Depuis 2019, le baromètre se penche aussi sur l’opinion des Français à l’égard de la Réut. Toutefois, il aborde ce sujet en le mettant à la portée des gens ordinaires, et non dans une optique professionnelle. La question posée est en effet : « Accepteriez-vous d’utiliser une eau du robinet issue du recyclage des eaux usées ? » Pour les usages domestique, comme l’hygiène, les sanitaires ou le nettoyage, l’acceptation est massive : 87 % entre 2019 et 2021, 86 % en 2022. Pour consommer des légumes arrosés avec des eaux usées dépolluées, les réponses sont un peu plus hésitantes, variant de 78 % à 81 % de oui selon les années, mais on voit qu’elles restent très largement positives.

Alors, tout baigne ? Pas tout à fait : il est très probable que la question posée et la question comprise ne sont pas la même.

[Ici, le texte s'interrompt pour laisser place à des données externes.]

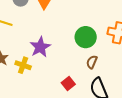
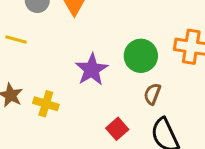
purple star: (40, 47) -> (92, 70), moved

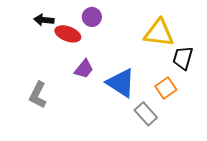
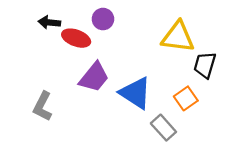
purple trapezoid: (84, 69) -> (94, 77), size x1.4

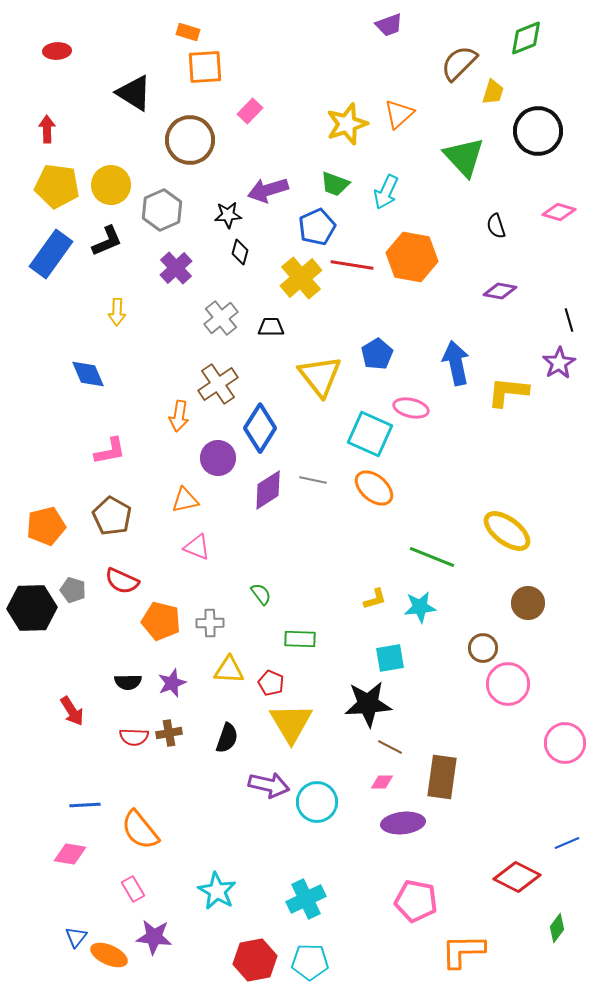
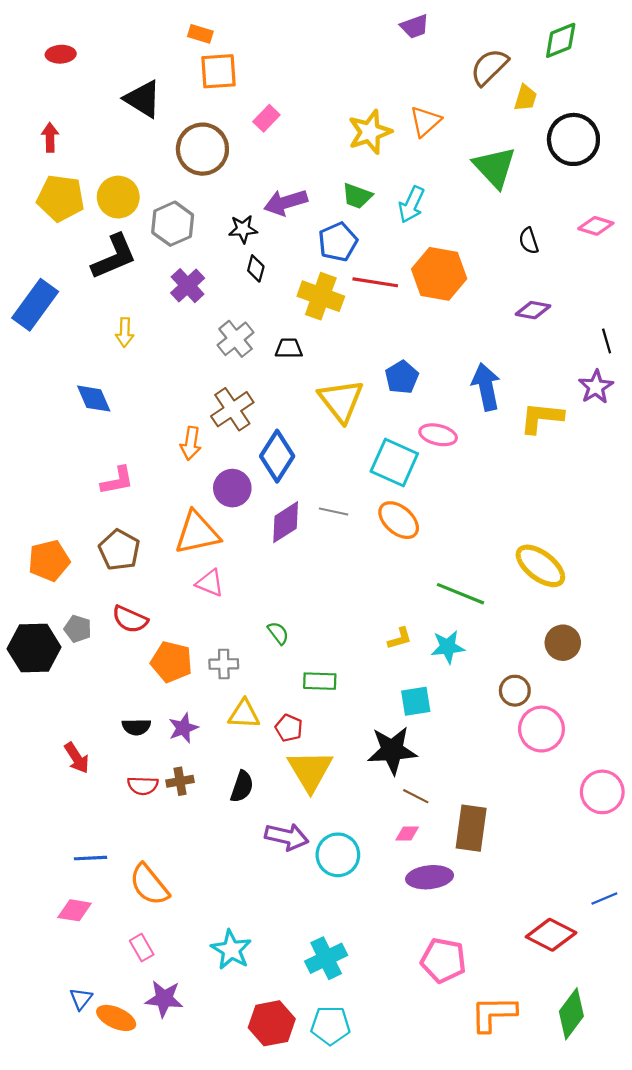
black L-shape: (107, 241) -> (114, 257), size x1.4
blue rectangle: (51, 254) -> (35, 305), moved
yellow cross: (301, 278) -> (321, 296), turned -30
orange triangle: (185, 500) -> (197, 533), size x1.6
green diamond: (557, 928) -> (571, 1014), moved, size x1.6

Depuis le lancement du baromètre, la moitié des sondés assurent en effet chaque année que leurs eaux usées sont retransformées en eau potable. Et cette réponse erronée est en progression : 53 % en 2021 et 56 % en 2022. Plus grave, 13 % des sondés (contre 7 % en 2021) sont persuadés que leurs eaux usées sont rejetées telles quelles dans les milieux aquatiques. Il n’y a donc plus que 31 % de Français qui répondent qu’elles sont traitées dans des usines de dépollution avant d’être rejetées dans les milieux naturels. Pour une large majorité des gens, la Réut ne serait donc qu’une nouvelle dénomination d’une pratique ancienne.

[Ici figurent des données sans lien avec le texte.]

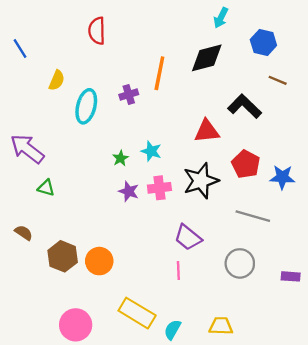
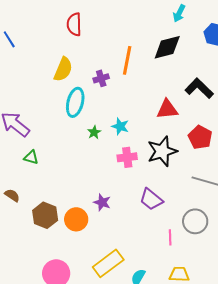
yellow semicircle: (57, 80) -> (63, 69), moved, size x1.4
cyan ellipse: (86, 106) -> (75, 102), moved
purple star: (129, 191) -> (102, 202), moved
pink line: (178, 271) -> (170, 237), moved
yellow rectangle: (137, 313) -> (108, 263), turned -68

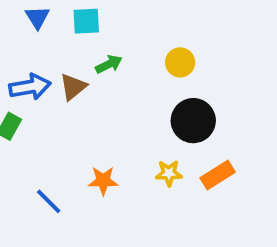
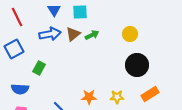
blue arrow: (30, 87) -> (50, 34), moved
brown triangle: (73, 87) -> (73, 34), moved
yellow star: (169, 173) -> (117, 97), moved

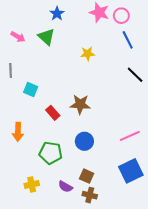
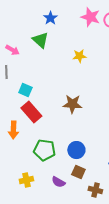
pink arrow: (18, 37) -> (12, 50), moved
red rectangle: (53, 113) -> (31, 112), moved, size x1.5
blue circle: (84, 141) -> (76, 150), moved
brown cross: (90, 195) -> (95, 190), moved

Ce score catastrophique est dû en partie au vocabulaire utilisé par les gestionnaires de l’eau. Quand on parle de petit cycle de l’eau pour désigner les opérations allant du captage des eaux brutes au rejet des eaux usées dépolluées, on commet une imprécision, puisqu’il ne s’agit pas d’un processus fermé, d’un cycle à proprement parler. Et quand on parle de station d’épuration, on donne à penser que l’eau qui en sort est pure. Ces deux expressions devraient être définitivement bannies du langage. Et si demain les usagers rechignent à payer la part assainissement de leur facture d’eau, il faudra en chercher la raison dans cette méconnaissance persistante du rôle de la dépollution des eaux usées.